In addition, significant divergence was observed in all three PCs for a number of genes that have major roles in brain function, such as GRM7 (PC1; encodes a metabotropic glutamate receptor), GRIN2A (PC1; encodes a subunit for the NMDA receptor), BDNF (PC2; encodes the brain-derived neurotrophic factor), SLC6A4 (PC3; encodes the serotonin transporter), NRXN3 (PC3; encodes neurexin-3-alpha), AUTS2 (PC3; autism susceptibility candidate 2). When including genes from all three PCs that showed signals of selection pressures in the clustering algorithm of Ingenuity Pathway Analysis (IPA spring release 2012; Ingenuity Systems Inc., Redwood City, CA, USA), the top 11 biological functions are brain-related (P≤1.26 × 10-4; with a large degree of overlap in molecules between the functions), with the most significant being neurotransmission of nervous tissue with 11 molecules and P=2.2 × 10-6. To ensure this result is not due to a sampling bias (part of the sample consists of major depressive disorder (MDD) cases and controls), the Bayescan analysis was repeated, this time comparing MDD cases (N=966) with MDD controls (N=1522). This analysis showed no significant signals.
Other notable genes showing significant signals include FTO (PC1) and HCP5 (HLA Complex P5 gene; PC1 and PC2). A full list of significant SNPs, Bayescan statistics, and the genes they fall in is given in the supplementary file (supplementary_file.xls).
In an effort to elucidate the genetic substructure in a well-characterized population that contributes to multiple GWAS efforts, PCAs were conducted followed by a variety of follow-up analyses. The main aims of this study were: (1) to determine which of the SNP sets (varying in the amount of LD) led to the best PCs in terms of reflecting ancestral origin, (2) using these PCs, to investigate patterns of past human migration, and (3) identifying genomic regions under selection pressures.

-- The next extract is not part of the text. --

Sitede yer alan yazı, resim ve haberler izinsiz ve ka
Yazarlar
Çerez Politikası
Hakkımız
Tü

We first examined the effect of reducing LD on the ability of the PCs to capture the genome-wide patterns reflecting ancestry differences. In SNP panel 1, the PCA on the 1000 Genomes populations resulted in only 1 of the top 10 PCs (PC10) reflecting a long-range LD region, while in the Dutch data set, all top 10 PCs reflect these regions. Price et al6 showed that genome-wide LD-based SNP pruning did not lead to improved PCs in an analysis of HapMap data. This was confirmed in our analysis of the 1000 Genomes dataset. In the Dutch dataset however, LD-based SNP pruning did lead to improved PCs, as shown by: (1) a large decrease in LD in the top 500 SNPs of the top 10 PCs (Table 1); (2) significantly improved correlations of the PCs with geography (Table 2); (3) the emergence of a new PC among the top ten PCs (PC3, the middle-band PC) that correlates significantly with geography (Figure 1d). We thus conclude that both excluding long-range LD regions and LD pruning are necessary when studying a relatively small population, which may consist of overlapping subpopulations. Large GWAS efforts usually consist of meta-analyses of multiple cohorts consisting of relatively homogeneous populations, which often use PCs to account for population stratification. PCs extracted from SNP sets with less LD are better suited for this goal, as we show using height as an example.

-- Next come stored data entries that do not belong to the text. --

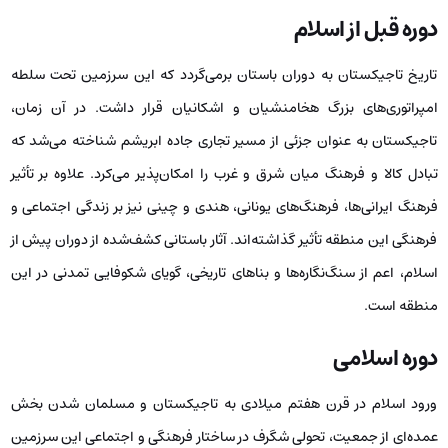
دوره قبل از اسلام
تاریخ تاجیکستان به دوران باستان برمی‌گردد که این سرزمین تحت سلطه
امپراتوری‌های بزرگ هخامنشیان و اشکانیان قرار داشت. در آن زمان،
تاجیکستان به‌ عنوان جزئی از مسیر تجاری جاده ابریشم شناخته می‌شد که
تبادل کالا و فرهنگ میان شرق و غرب را امکان‌پذیر می‌کرد. علاوه بر تأثیر
فرهنگ ایرانی‌ها، فرهنگ‌های یونانی، هندی و چینی نیز بر زندگی اجتماعی و
فرهنگی این منطقه تأثیر گذاشته‌اند. آثار باستانی کشف‌شده از دوران پیش از
اسلام، اعم از سنگ‌نگاره‌ها و بناهای تاریخی، گویای شکوفایی تمدنی در این
منطقه است.
دوره اسلامی
ورود اسلام در قرن هفتم میلادی به تاجیکستان و مسلمان شدن بخش
عمده‌ای از جمعیت، تحولی شگرف در ساختار فرهنگی و اجتماعی این سرزمین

The Dutch North–South component had the highest correlation with geography, and showed the strongest levels of differentiation based on genome-wide Fst values. The high spouse correlation for this PC (0.555) suggests that the North–South differentiation is at least to some extent still ongoing. In Europe, there also is a consistent and reproducible distinction between Northern and Southern populations.45, 46 When projected onto the Dutch individuals, the 1000 Genomes PC that differentiates between Northern and Southern European populations (1000 Genomes PC4 in Supplementary Figure S2) shows a high and significant correlation with the Dutch North–South PC (r=0.656, P<0.001, in unrelated Dutch individuals). The correlation with height is also in the same direction as in Europe (i.e., Northerners are taller than Southerners on average), and blue/brown eye color as well. The Dutch North–South PC also shows a decrease in heterozygosity and an increase in mean haplotype block size in Northern as compared to Southern Dutch individuals (Figure 2), which has been observed between Northern and Southern European populations as well,45 and is best explained by a serial-founder effect. This effect is in line with the European South–-North expansions expected to have occurred at least during Paleolithic, Mesolithic and Neolithic times.47, 48, 49, 50 This effect does not necessarily have to reflect an upward migration that took place within the Netherlands; it may also be that, more recently, Southern Europeans migrated more to the South of the Netherlands, while Northern Europeans migrated more to the Northern parts of the country, maintaining the North–South distribution within the country.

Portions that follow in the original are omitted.